Crossed Eyes

Crossed eyes can begin as a lazy eye. The muscles of the eye are weak so that the eye doesn’t focus. Depending on the reason for the lazy eye, the eyes may appear crossed. Crossing of the eyes is termed “strabismus.”

Symptoms of Crossed Eyes

If you suspect that you have strabismus, then you may notice that you are experiencing:

* Double vision
* Trouble seeing out of one eye
* Eyes that move in opposite directions with one eye looking up, down, inward or outward

There can be a number of reasons that eyes appear crossed. It can have a lot to do with the muscles that hold the eyeball in place. A weak muscle on one side of the eye can cause the eyeball to drift. Sometimes the muscles are too tight and the eyeball seems fixed in one position. This can be perceived as a type of paralysis of the ocular muscles.

Treatment Options

Crossing of the eyes can be treated. In children, an eye doctor may try a variety of options that are non-invasive to get the problem under control. The earlier the symptoms are noticed, the better the outcome may be.

An eye exam will let you know what options are available. One can be prescription glasses. The prescription may be stronger in one eye than the other to force both to focus together. The glasses may contain prism lenses to strengthen the eye.

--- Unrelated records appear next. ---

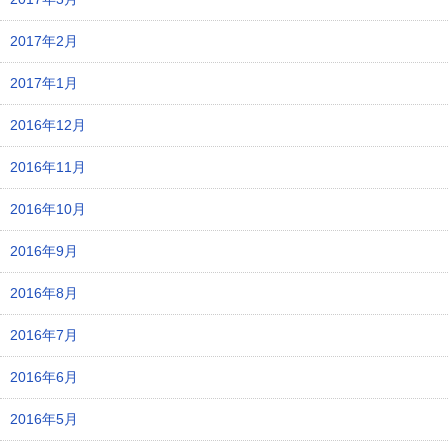
2017年2月
2017年1月
2016年12月
2016年11月
2016年10月
2016年9月
2016年8月
2016年7月
2016年6月
2016年5月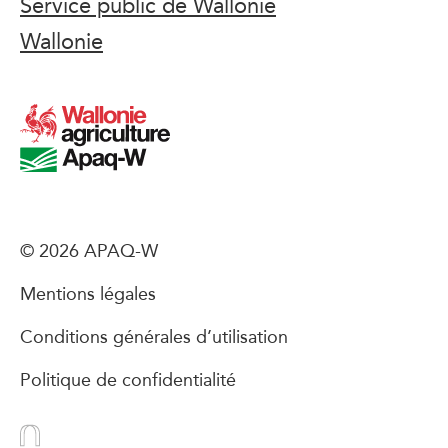
Service public de Wallonie
Wallonie
© 2026 APAQ-W
Mentions légales
Conditions générales d’utilisation
Politique de confidentialité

Children may also be asked to use visual exercises. These may include covering one eye routinely and trying to focus on objects with the weaker eye.

One thing bears to be noted: Strabismus won’t go away on its own. A result of not seeking treatment can be that the brain may ignore signals from the rogue eye altogether. This will reduce the child’s vision to one eye. These corrective measures may reduce or correct the problem. In the event that the measures do not work then surgery may be warranted.

Strabismus surgery is used to physically align the eyes again. The eye surgeon will examine the child to see what the best way to accomplish this is. In strabismus surgery, the muscles that attach to the eye are repositioned to allow for proper focusing. Early correction when surgery is recommended can save the vision in that eye.